TASK DETAILS >> Write out the line that contains "width=384 pixels, height=2576 pixels." and every line after it through the end of the entries, exactly as given and with no other lines.

Stored records
___

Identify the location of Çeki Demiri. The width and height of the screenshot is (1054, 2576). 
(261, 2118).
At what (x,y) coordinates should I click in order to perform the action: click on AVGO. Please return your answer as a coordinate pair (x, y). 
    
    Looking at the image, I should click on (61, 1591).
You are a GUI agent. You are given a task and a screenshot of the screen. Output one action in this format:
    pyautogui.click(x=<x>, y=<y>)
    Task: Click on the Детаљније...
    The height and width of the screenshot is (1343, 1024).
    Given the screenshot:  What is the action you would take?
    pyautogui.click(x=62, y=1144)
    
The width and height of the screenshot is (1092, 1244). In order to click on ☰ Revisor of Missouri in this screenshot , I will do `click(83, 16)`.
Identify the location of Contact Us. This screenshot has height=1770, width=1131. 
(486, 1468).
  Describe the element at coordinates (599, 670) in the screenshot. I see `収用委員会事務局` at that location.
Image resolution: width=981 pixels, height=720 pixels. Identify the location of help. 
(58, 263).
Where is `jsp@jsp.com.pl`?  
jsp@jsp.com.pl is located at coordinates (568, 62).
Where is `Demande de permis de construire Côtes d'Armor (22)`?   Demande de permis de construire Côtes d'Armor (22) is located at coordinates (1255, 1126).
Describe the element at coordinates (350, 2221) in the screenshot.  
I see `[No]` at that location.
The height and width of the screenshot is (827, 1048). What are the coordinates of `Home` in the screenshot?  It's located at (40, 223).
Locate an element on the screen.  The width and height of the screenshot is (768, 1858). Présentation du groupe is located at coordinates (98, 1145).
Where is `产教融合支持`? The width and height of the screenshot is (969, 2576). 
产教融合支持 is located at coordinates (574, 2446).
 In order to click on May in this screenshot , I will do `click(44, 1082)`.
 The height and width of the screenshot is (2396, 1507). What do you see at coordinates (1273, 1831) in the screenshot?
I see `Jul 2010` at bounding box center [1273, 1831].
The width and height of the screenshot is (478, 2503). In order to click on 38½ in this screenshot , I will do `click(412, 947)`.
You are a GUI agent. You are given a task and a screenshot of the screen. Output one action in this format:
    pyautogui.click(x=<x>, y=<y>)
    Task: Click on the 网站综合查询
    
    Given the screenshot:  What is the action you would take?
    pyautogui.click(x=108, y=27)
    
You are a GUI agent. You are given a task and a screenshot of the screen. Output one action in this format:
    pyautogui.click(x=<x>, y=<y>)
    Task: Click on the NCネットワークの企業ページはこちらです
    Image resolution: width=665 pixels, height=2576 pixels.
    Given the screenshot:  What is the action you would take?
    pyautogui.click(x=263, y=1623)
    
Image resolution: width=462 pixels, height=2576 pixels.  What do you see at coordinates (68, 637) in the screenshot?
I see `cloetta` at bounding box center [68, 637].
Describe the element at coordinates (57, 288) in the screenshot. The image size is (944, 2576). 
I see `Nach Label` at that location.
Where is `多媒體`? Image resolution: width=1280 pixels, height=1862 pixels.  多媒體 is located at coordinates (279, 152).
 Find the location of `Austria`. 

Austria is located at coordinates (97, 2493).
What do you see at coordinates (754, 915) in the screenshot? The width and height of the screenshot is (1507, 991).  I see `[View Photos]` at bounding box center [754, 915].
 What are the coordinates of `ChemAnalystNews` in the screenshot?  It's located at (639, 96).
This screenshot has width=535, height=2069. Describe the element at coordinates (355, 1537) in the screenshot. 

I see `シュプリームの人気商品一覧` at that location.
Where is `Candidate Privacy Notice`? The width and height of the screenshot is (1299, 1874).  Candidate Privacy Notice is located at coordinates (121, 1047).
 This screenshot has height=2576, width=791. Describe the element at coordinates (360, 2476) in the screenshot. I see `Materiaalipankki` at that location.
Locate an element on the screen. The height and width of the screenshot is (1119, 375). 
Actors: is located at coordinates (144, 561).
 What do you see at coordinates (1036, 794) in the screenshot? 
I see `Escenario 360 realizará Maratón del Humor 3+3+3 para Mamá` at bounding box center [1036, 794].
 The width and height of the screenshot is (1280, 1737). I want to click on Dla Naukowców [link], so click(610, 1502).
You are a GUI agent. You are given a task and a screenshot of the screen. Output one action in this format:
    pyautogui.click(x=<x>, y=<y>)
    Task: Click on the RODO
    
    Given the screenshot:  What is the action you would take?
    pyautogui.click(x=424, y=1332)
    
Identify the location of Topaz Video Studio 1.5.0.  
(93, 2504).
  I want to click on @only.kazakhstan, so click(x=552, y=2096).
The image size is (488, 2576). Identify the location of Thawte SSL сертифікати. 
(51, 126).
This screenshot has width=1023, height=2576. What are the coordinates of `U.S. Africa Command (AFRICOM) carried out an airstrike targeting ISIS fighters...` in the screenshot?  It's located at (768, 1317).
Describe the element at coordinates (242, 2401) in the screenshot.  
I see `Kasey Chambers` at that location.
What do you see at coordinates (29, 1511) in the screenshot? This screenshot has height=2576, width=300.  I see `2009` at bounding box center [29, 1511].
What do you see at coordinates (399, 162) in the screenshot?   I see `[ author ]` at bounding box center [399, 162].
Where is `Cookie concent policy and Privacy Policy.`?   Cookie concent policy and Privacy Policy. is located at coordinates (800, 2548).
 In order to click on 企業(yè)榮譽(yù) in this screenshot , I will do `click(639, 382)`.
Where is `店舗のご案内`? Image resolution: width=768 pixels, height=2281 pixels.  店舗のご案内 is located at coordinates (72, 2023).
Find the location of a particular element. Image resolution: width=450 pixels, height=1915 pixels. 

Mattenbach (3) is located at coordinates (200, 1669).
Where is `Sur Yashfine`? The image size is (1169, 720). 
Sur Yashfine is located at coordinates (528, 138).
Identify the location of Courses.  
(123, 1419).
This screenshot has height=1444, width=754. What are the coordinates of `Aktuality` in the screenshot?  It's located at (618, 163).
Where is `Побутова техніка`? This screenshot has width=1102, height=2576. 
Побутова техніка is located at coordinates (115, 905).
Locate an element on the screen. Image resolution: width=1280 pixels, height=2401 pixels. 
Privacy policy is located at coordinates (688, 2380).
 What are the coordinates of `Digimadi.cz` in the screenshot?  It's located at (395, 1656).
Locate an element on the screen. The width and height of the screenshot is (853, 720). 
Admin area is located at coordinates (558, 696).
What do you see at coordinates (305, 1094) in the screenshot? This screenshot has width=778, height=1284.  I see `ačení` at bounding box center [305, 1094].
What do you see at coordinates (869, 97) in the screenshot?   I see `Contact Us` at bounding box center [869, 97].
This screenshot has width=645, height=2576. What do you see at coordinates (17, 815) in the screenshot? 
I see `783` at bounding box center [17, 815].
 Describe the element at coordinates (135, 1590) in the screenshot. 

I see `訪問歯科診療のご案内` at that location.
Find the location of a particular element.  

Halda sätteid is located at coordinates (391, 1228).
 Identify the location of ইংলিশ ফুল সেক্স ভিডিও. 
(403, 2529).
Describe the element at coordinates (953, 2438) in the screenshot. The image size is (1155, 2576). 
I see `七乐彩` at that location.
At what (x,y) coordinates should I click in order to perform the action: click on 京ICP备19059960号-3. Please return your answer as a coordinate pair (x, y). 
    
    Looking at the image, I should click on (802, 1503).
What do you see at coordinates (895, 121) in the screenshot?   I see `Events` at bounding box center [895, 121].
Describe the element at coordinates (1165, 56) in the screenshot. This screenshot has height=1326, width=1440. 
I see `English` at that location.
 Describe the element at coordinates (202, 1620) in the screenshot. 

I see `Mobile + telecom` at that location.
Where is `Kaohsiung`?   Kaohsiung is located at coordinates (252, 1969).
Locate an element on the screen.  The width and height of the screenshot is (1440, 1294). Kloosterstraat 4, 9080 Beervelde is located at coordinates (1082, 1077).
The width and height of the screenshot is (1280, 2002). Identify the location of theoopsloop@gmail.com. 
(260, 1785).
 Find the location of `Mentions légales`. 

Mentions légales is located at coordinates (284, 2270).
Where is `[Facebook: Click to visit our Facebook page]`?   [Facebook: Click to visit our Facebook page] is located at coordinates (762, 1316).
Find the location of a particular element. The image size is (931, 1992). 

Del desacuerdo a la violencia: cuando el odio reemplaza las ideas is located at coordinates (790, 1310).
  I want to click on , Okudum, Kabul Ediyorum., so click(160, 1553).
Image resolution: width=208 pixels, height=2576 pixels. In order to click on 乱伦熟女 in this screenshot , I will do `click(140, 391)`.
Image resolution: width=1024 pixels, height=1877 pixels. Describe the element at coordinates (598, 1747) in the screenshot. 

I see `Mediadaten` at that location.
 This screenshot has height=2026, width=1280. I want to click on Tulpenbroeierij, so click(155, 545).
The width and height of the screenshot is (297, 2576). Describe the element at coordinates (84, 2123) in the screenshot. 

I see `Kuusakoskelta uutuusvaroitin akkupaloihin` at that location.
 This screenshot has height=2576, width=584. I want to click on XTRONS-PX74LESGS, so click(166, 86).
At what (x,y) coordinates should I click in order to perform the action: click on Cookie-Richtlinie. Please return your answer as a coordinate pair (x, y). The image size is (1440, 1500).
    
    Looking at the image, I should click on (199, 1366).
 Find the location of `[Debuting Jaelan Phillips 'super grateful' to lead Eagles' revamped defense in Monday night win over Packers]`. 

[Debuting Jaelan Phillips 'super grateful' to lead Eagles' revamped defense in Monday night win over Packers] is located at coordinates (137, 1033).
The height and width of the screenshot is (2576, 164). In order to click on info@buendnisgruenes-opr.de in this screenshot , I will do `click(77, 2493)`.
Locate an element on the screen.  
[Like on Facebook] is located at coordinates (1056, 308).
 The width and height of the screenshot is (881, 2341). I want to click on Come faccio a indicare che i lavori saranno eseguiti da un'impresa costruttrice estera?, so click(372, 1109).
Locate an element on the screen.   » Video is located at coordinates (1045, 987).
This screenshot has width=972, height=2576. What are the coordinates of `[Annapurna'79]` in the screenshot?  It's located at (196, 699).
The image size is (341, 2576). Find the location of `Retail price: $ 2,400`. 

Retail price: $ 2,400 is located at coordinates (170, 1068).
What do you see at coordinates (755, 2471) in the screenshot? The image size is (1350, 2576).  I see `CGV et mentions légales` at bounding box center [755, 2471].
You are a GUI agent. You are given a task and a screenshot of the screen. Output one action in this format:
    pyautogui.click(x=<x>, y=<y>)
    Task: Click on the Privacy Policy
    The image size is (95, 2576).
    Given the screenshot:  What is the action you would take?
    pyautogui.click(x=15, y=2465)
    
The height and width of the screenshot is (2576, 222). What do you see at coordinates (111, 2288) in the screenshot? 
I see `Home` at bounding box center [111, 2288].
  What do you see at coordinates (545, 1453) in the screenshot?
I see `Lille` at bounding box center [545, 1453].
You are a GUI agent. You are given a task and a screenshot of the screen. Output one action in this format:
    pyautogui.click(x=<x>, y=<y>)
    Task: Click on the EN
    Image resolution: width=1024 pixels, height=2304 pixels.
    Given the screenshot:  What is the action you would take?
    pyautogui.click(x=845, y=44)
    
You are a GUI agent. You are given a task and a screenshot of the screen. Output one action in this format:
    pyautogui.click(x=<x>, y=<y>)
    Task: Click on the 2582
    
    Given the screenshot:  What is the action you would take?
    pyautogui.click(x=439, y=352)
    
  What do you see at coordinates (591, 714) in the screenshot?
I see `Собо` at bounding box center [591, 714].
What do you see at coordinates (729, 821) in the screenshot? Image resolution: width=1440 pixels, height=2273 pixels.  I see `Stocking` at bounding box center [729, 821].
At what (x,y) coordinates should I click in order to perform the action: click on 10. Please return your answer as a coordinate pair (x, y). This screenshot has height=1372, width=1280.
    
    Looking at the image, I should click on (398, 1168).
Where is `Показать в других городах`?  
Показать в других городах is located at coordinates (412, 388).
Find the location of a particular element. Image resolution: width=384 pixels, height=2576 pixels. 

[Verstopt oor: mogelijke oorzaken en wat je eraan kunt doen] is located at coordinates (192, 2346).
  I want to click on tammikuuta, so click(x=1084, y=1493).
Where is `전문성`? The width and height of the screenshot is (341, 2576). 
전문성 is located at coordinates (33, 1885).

___

ANSWER FOR THE TASK >>
Find the location of a particular element. Image resolution: width=384 pixels, height=2576 pixels. 

[Verstopt oor: mogelijke oorzaken en wat je eraan kunt doen] is located at coordinates (192, 2346).
  I want to click on tammikuuta, so click(x=1084, y=1493).
Where is `전문성`? The width and height of the screenshot is (341, 2576). 
전문성 is located at coordinates (33, 1885).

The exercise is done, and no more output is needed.